Our members have been inundated with calls from social and traditional media, and tried and tested leadership at various levels in society – including the clergy, health and legal professions – to explain the effects of war as it happens, (whether we want to listen, view or read about it)  and help mitigate the impacts on their viewers, listeners and readers. Psychology has significantly grown out of wars, not only from ‘shell shock’ to ‘PTSD’, but from selection of military personnel to improving their performance under extremely stressful conditions, and other functioning. Thankfully, we are better known for our compassionate caring for those we treat in various settings throughout the lifespan.

Can we justify war and violence? Can we justify inhumanity? Can we justify murder? Can we ever make it better for victims of the holocaust? Can we make it better for the victims of genocide in Rwanda, Palestine, or anywhere else? We can be beacons of peace and prevent gratuitous violence. We can use our scientific and applied knowledge to inform leaders to avoid war and its evident brutalities, which always cause profound dislocation of all types, and for which there are no excuses. Research on the effects of war, especially on children, speaks for itself, while post-war trauma interventions evidence low success.

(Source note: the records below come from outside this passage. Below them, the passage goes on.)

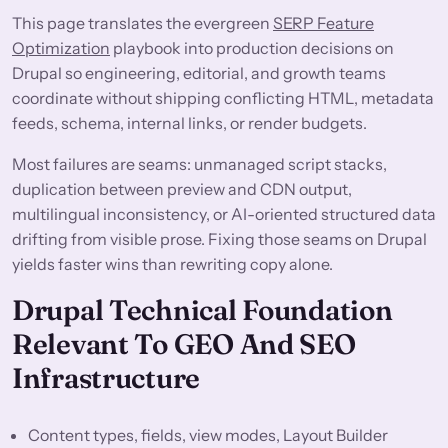
This page translates the evergreen
SERP Feature
Optimization
playbook into production decisions on
Drupal so engineering, editorial, and growth teams
coordinate without shipping conflicting HTML, metadata
feeds, schema, internal links, or render budgets.
Most failures are seams: unmanaged script stacks,
duplication between preview and CDN output,
multilingual inconsistency, or AI-oriented structured data
drifting from visible prose. Fixing those seams on Drupal
yields faster wins than rewriting copy alone.
Drupal Technical Foundation
Relevant To GEO And SEO
Infrastructure
Content types, fields, view modes, Layout Builder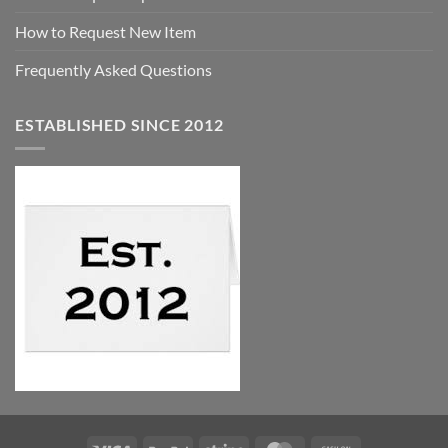
How to Request New Item
Frequently Asked Questions
ESTABLISHED SINCE 2012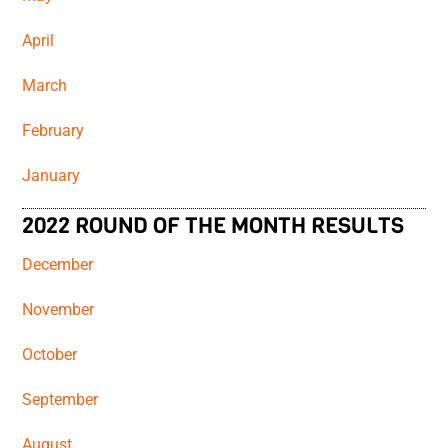
April
March
February
January
2022 ROUND OF THE MONTH RESULTS
December
November
October
September
August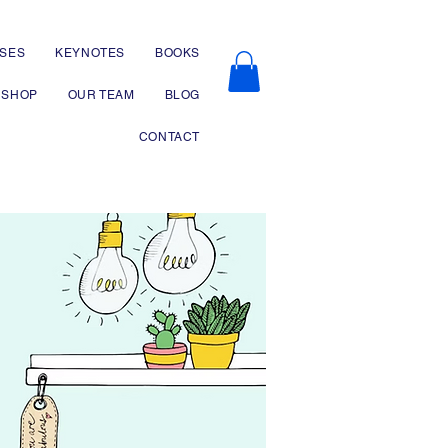
SES
KEYNOTES
BOOKS
SHOP
OUR TEAM
BLOG
CONTACT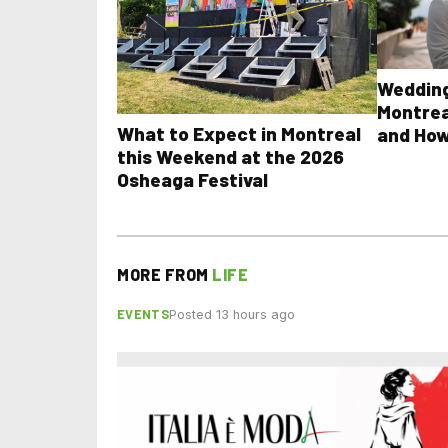
Wedding
Montrea
What to Expect in Montreal
and How
this Weekend at the 2026
Osheaga Festival
MORE FROM
LIFE
EVENTS
Posted 13 hours ago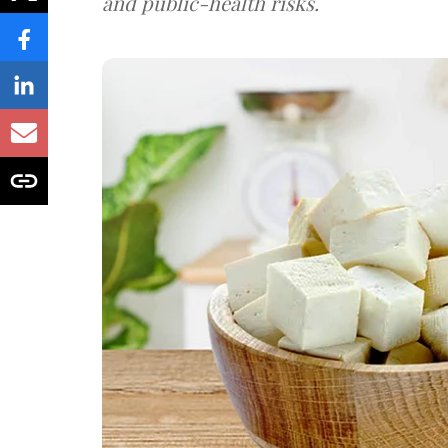
and public-health risks.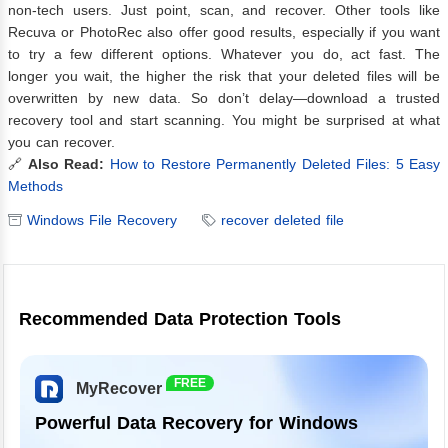
non-tech users. Just point, scan, and recover. Other tools like
Recuva or PhotoRec also offer good results, especially if you want
to try a few different options. Whatever you do, act fast. The
longer you wait, the higher the risk that your deleted files will be
overwritten by new data. So don’t delay—download a trusted
recovery tool and start scanning. You might be surprised at what
you can recover.
🔗
Also Read:
How to Restore Permanently Deleted Files: 5 Easy
Methods
Windows File Recovery
recover deleted file
Recommended Data Protection Tools
FREE
MyRecover
Powerful Data Recovery for Windows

How do we protect our children – our collective future – from the harmful content of war that they are glued to and which they are inevitably being traumatised and socialised by? Extreme responses, ever-present watchfulness, withdrawal from ordinary healthy developmental processes, and other deleterious consequences are quite likely to become normative. The social media era is a bane and a boon. Its intended good can be easily swayed into deliberate distortion, being thrust into needless fear, becoming a very accessible conduit for narrow and dangerous views, peddling self and other hate which are all too common.  This steadily replaces the socialisation – through education/information received in all forms in the home, the school, the playground, the media, other social and religious engagements; all supposedly safe spaces – that is a necessary requirement for well-rounded and thriving children, becoming better and fuller human beings than the carriers of trauma, hate and intolerance that they are subjected to.

It is about time for all of us to have open conversations about our beliefs, our fears, our conceptualisations of the other, our experiences of the apartheid past and the democratic present, so that we are able to understand one another’s pain and what brings us joy. This will help reduce the nightmares that we have in our troubled and deeply-divided world, and shape a more considerate, compassionate and caring future for all.

We call for the end to all structural and military violence and the provision of humanitarian aid to those most affected.

How we treat the worst off, anywhere, underlines our own claim to being human.